26 Mar 2019

Commencement of the Serious Crimes and Counter Terrorism (Miscellaneous Amendments) Act on 1 Apr 2019

1.     The Serious Crimes and Counter Terrorism (Miscellaneous Amendments) Act (“Act”), which was passed in Parliament on 19 November 2018, will come into force on 1 April 2019. The Act amends the Corruption, Drug Trafficking and Other Serious Crimes (Confiscation of Benefits) Act (“CDSA”) and the Terrorism (Suppression of Financing) Act (“TSOFA”). The changes strengthen our anti-money laundering and counter-terrorism financing frameworks to more effectively tackle such offences, which are usually complex and transnational in nature. These changes took reference from the international norms set by the Financial Action Task Force (“FATF”), an inter-governmental body that sets standards and promotes effective implementation of the measures to combat money laundering and terrorism financing.  They ensure that our laws remain relevant to the current operating landscape, and provides the necessary legislative powers to quickly detect and neutralise criminal and terrorist operations, and deprive perpetrators of illicit funds.

 

2.     The key provisions of the Act are summarised below:

 

(a)  Strengthen the Government’s Ability to Enforce and Prosecute Money Laundering and Terrorism Financing Offences

 

3.     A new money laundering offence was introduced in the CDSA to criminalise the possession or use of property reasonably suspected of being criminal proceeds, if the accused cannot satisfactorily account for it.

 

4.     For money laundering cases involving overseas crimes, the Act will allow the Courts to decide on the basis of evidence presented by the Prosecution that a drug dealing or serious offence had indeed been committed in the overseas jurisdiction, without having to rely on foreign governments or experts. This will facilitate the prosecution of these cases.

 

5.     The Act also amends the TSOFA to expand the scope of prohibited activities to include the financing of the overseas travel of an individual to any place to provide or receive any training in facilitating or carrying out any terrorist act. This will align our laws with obligations under the UN Security Council Resolution 2178.

 

(b)  Enhance Penalties for Offences Relating to Money Laundering and Terrorism Financing

 

6.     The Act increases the maximum fines for money laundering and terrorism financing offences committed by entities. This will allow the Courts the discretion to impose fines that better commensurate with the value of the property/proceeds of crime involved, for greater deterrence.
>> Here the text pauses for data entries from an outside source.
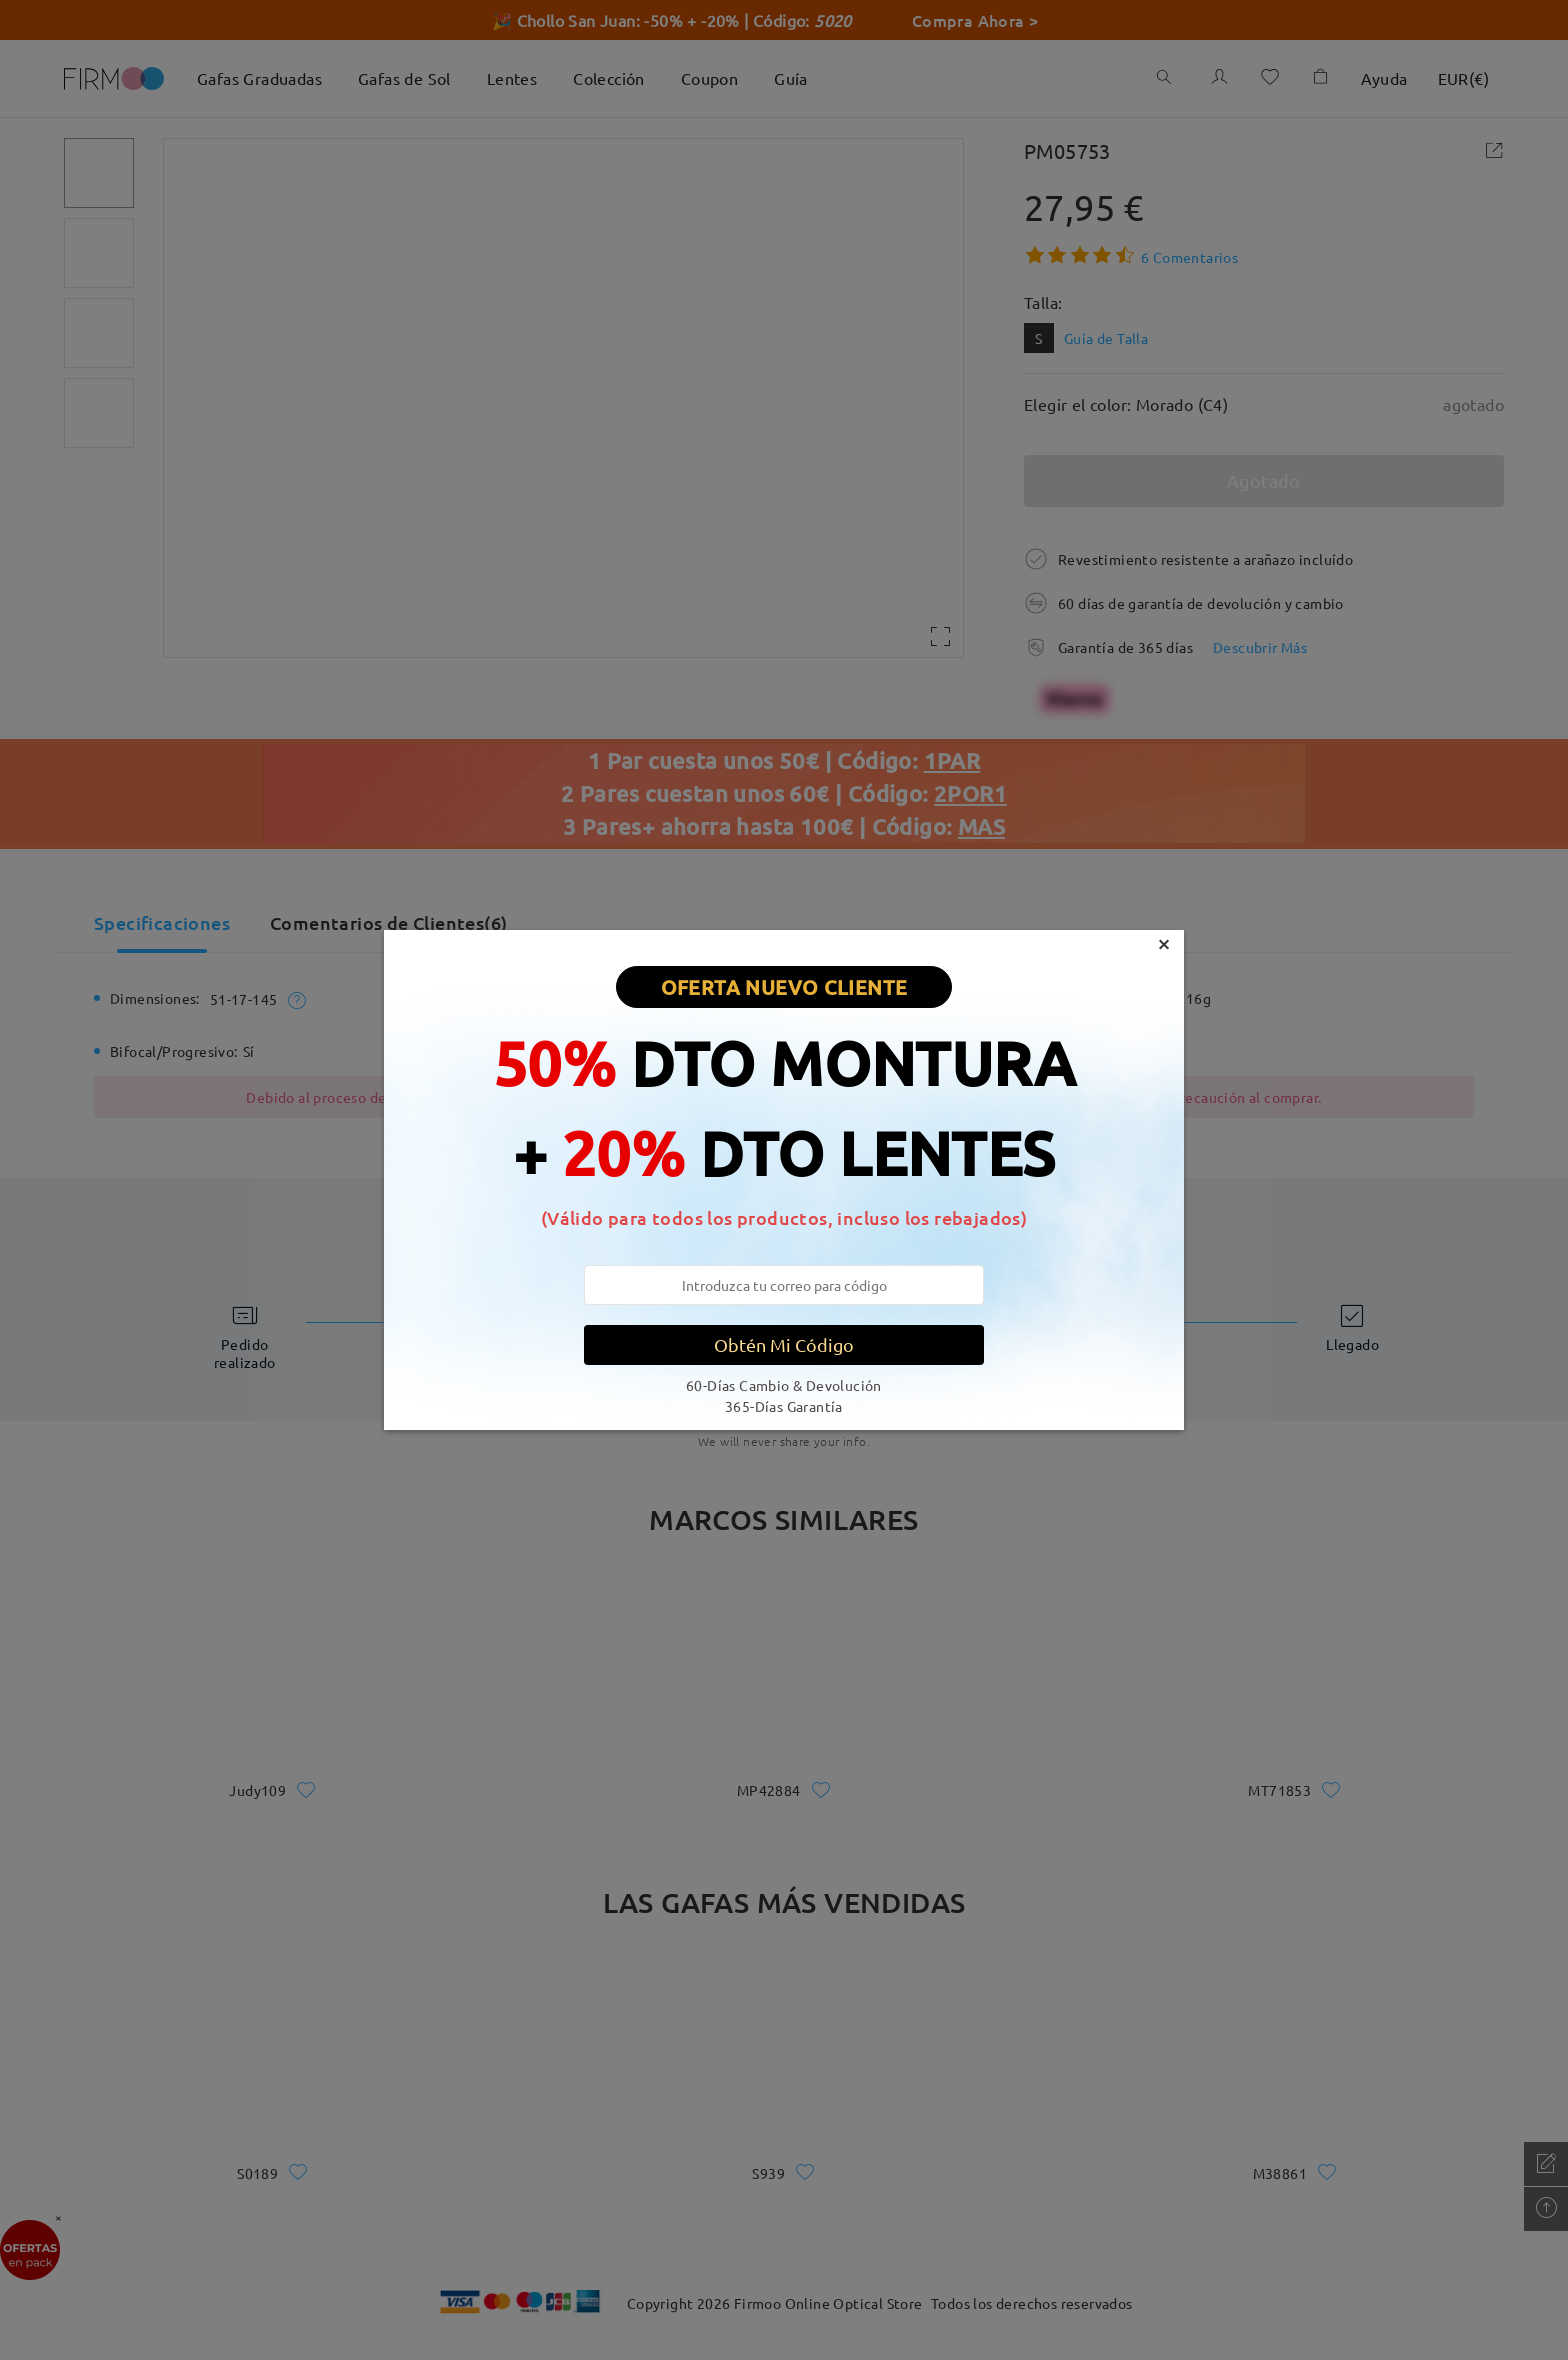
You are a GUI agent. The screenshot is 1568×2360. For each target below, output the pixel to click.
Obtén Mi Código (784, 1344)
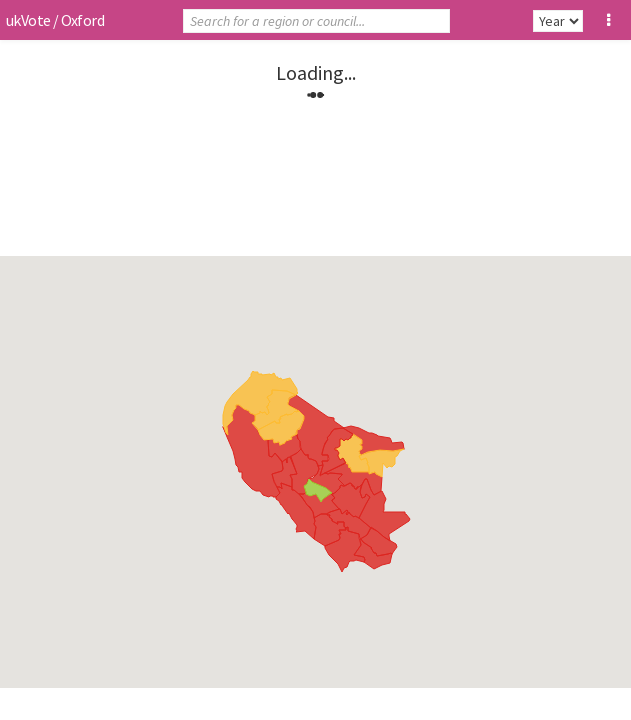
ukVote (28, 20)
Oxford (82, 20)
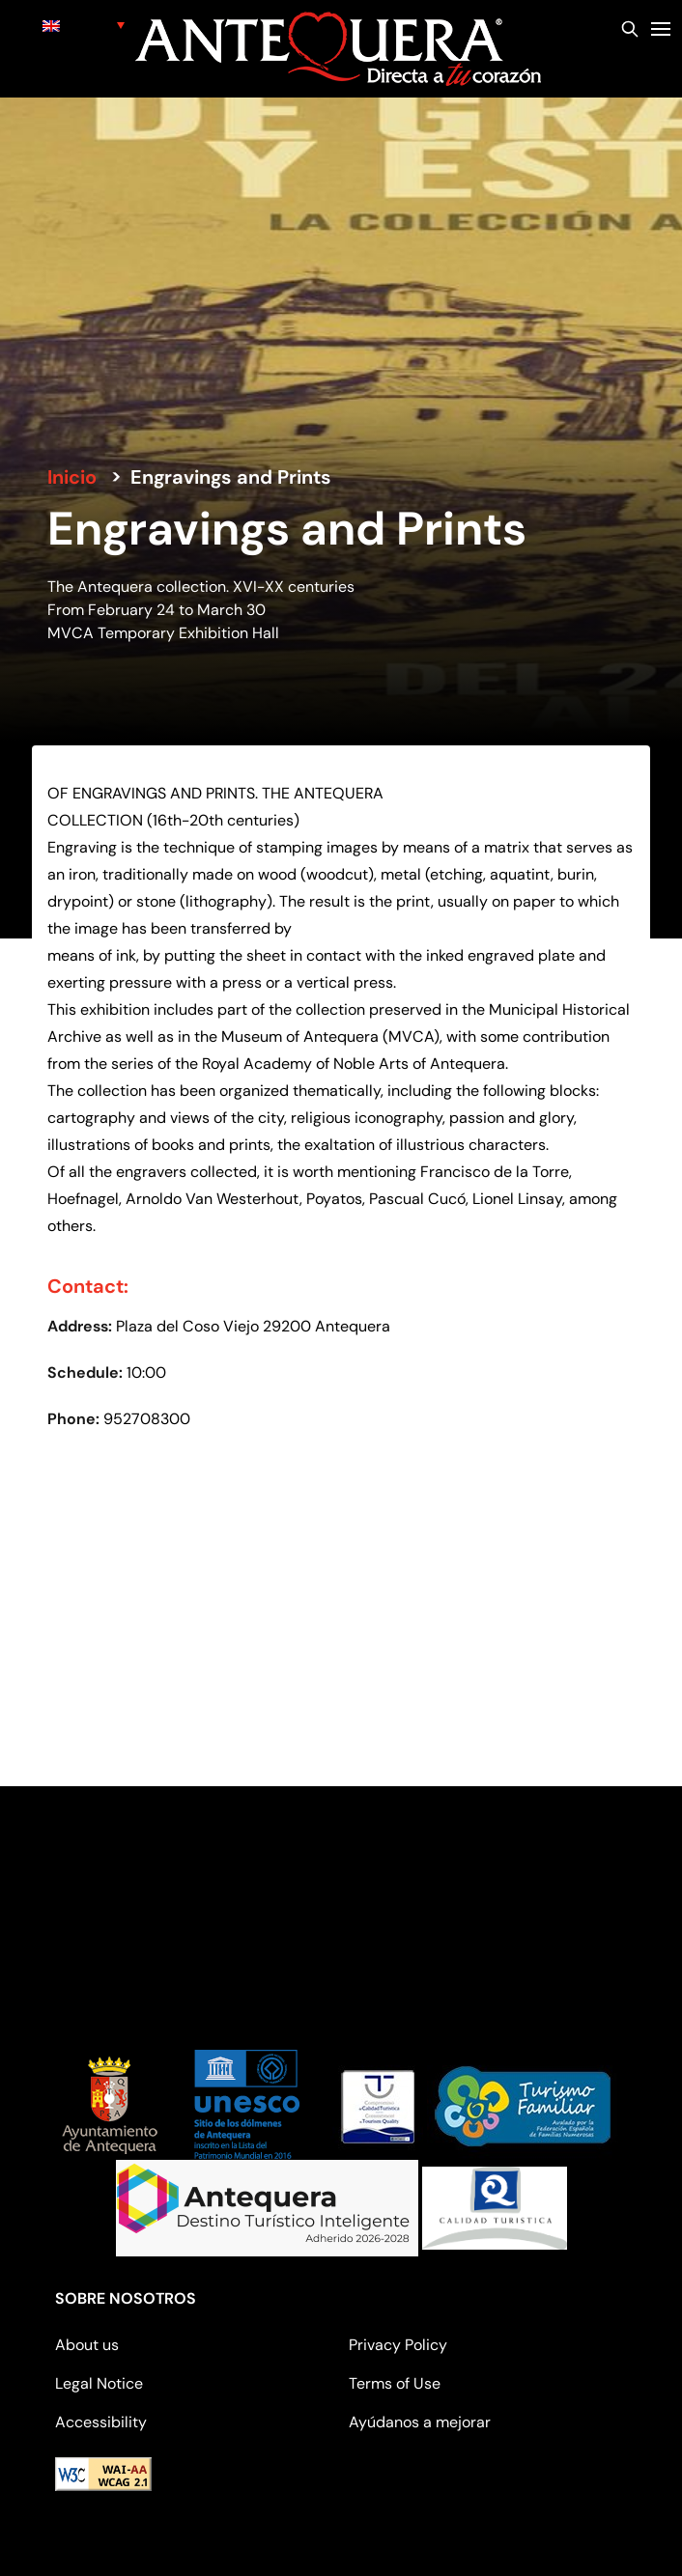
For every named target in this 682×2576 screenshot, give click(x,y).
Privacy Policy (398, 2345)
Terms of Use (394, 2383)
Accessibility (101, 2422)
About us (87, 2345)
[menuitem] (83, 25)
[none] (83, 25)
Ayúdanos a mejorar (420, 2422)
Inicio (72, 477)
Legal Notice (99, 2383)
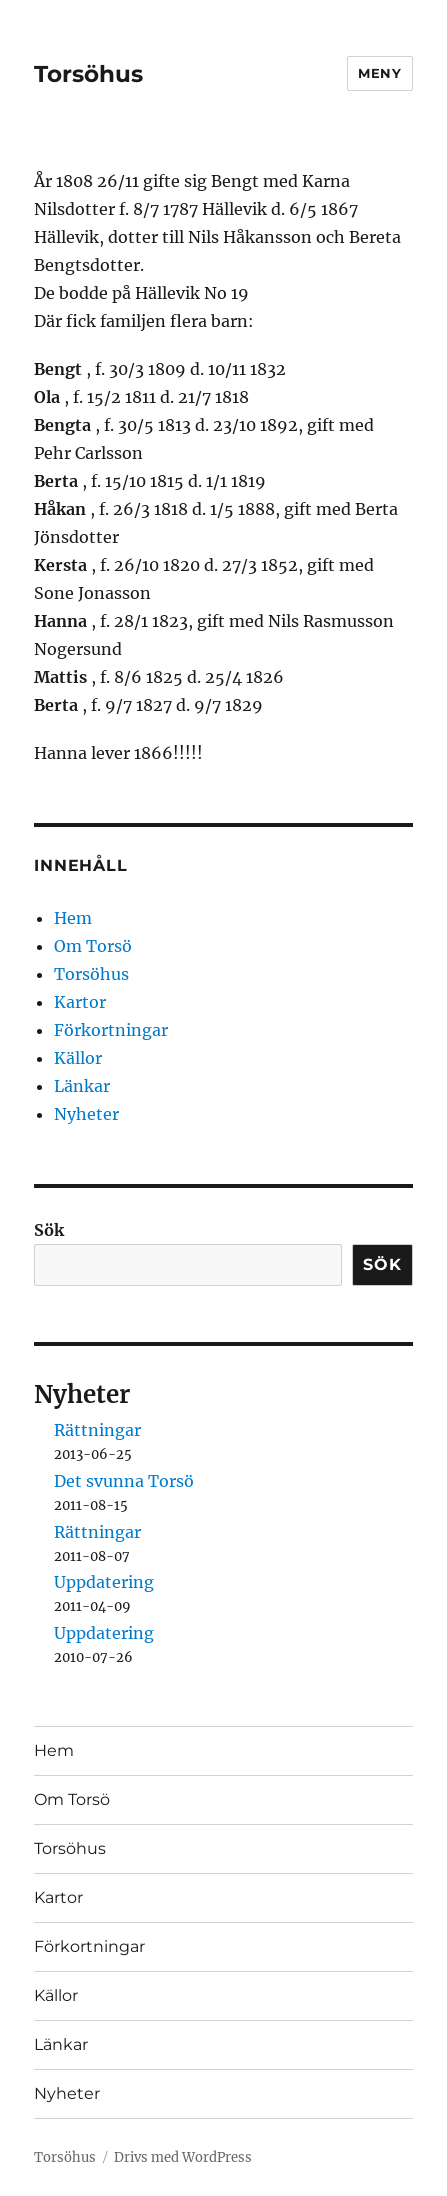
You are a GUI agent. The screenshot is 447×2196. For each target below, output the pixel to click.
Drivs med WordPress (183, 2157)
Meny (379, 73)
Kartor (80, 1002)
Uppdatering (104, 1582)
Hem (73, 918)
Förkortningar (111, 1030)
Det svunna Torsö (124, 1481)
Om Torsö (93, 946)
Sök (49, 1230)
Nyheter (86, 1114)
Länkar (82, 1086)
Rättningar (97, 1430)
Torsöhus (88, 74)
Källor (78, 1058)
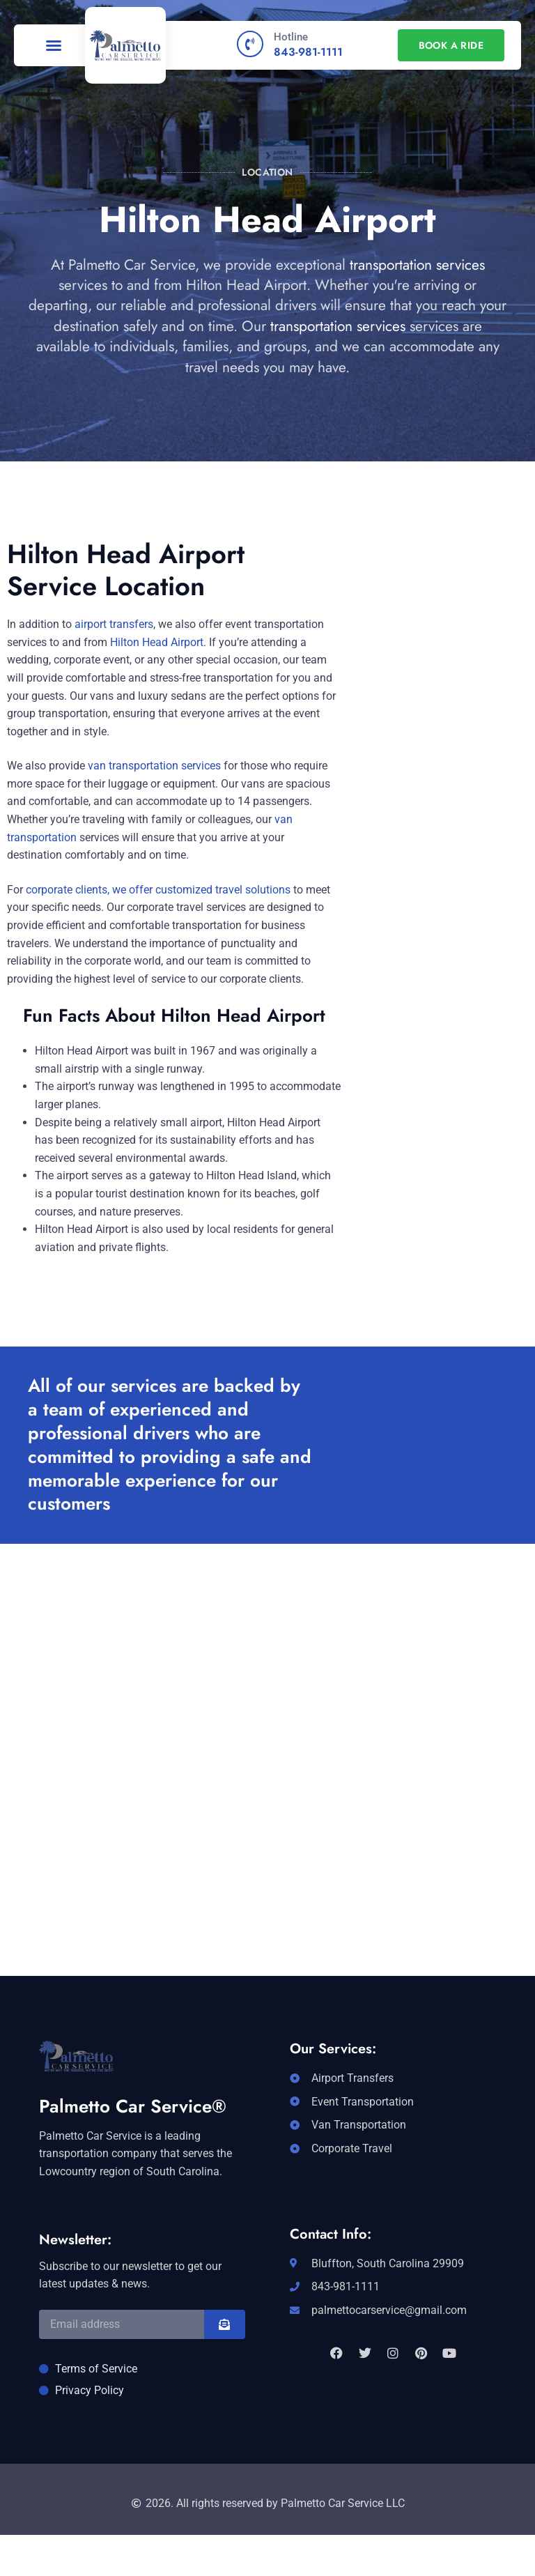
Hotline (291, 37)
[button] (53, 45)
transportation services (417, 264)
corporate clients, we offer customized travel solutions (158, 889)
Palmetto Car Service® (132, 2106)
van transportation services (154, 765)
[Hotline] (250, 44)
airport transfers (114, 624)
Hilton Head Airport (156, 642)
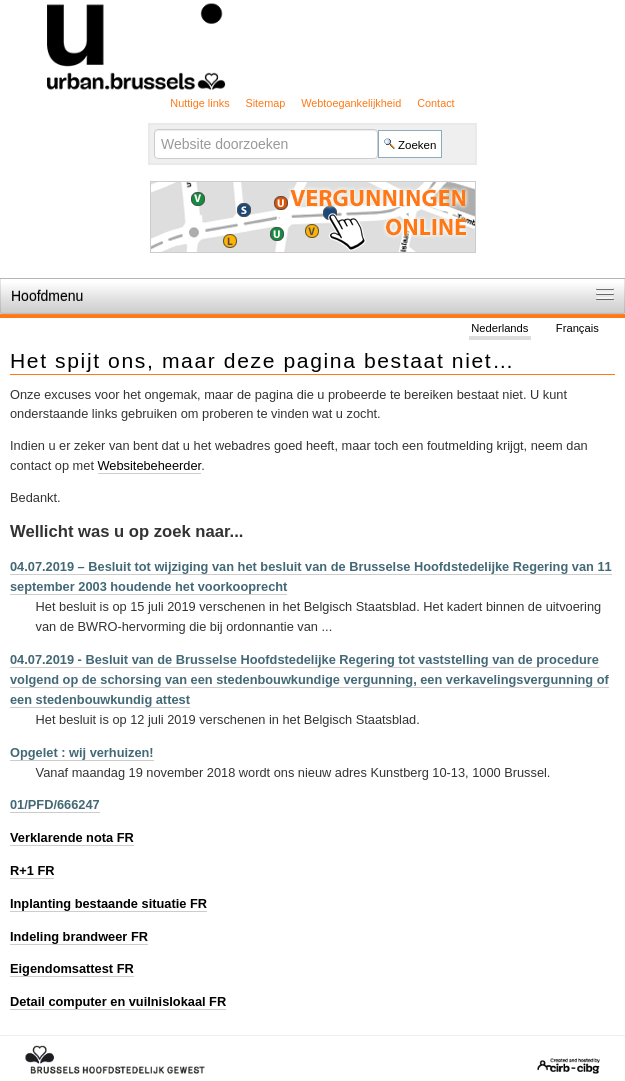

  • For money laundering offences under the CDSA, the maximum fines will be increased from $1 million to the higher of: a) $1 million or b) twice the value of the property involved or the benefits of drugs dealing/criminal conduct.

 

  • For terrorism financing offences under the TSOFA, the maximum fines will be similarly increased from $1 million to the higher of: (a) $1 million or (b) twice the value of the property involved or services rendered for terrorism financing.

 

7.     The maximum penalties for the following offences under the CDSA will be raised for greater deterrence:


  • For failing to file a Suspicious Transaction Report (STR) with the Suspicious Transaction Reporting Office (STRO) of the Commercial Affairs Department when one has reason to suspect that a property is linked to a drug dealing or serious offence: raised from a fine of $20,000 to (a) a fine of $250,000 and three years’ imprisonment for individuals, and (b) a fine of $500,000 for entities.

 

  • For tipping off another person of a CDSA-related investigation or an STR filed with the STRO: raised from a fine of $30,000 to (a) a fine of $250,000 and three years’ imprisonment for individuals, and (b) a fine of $250,000 for entities.    

 

8.     The amended CDSA also provides for a wider range of penalties for breaches of Singapore’s cross-border cash reporting requirements. For an individual who has brought into, or out of Singapore more than $20,000 of cash and bearer negotiable instruments, but failed to report to the Immigration officer, the Police will have powers to compound the offence and offer composition fines of up to $20,000. The Courts can also order the confiscation of any undeclared amount above $20,000, on conviction.

 

(c) Facilitate Sharing of Financial Intelligence with Jurisdictions under International Arrangement

 

9.     With the amendments to the CDSA, the STRO will be able to exchange financial intelligence with more than 150 Financial Intelligence Units (FIUs) of overseas jurisdictions which have endorsed the Egmont Charter and Principles for Information Exchange, which is an international arrangement to enhance cooperation between FIUs.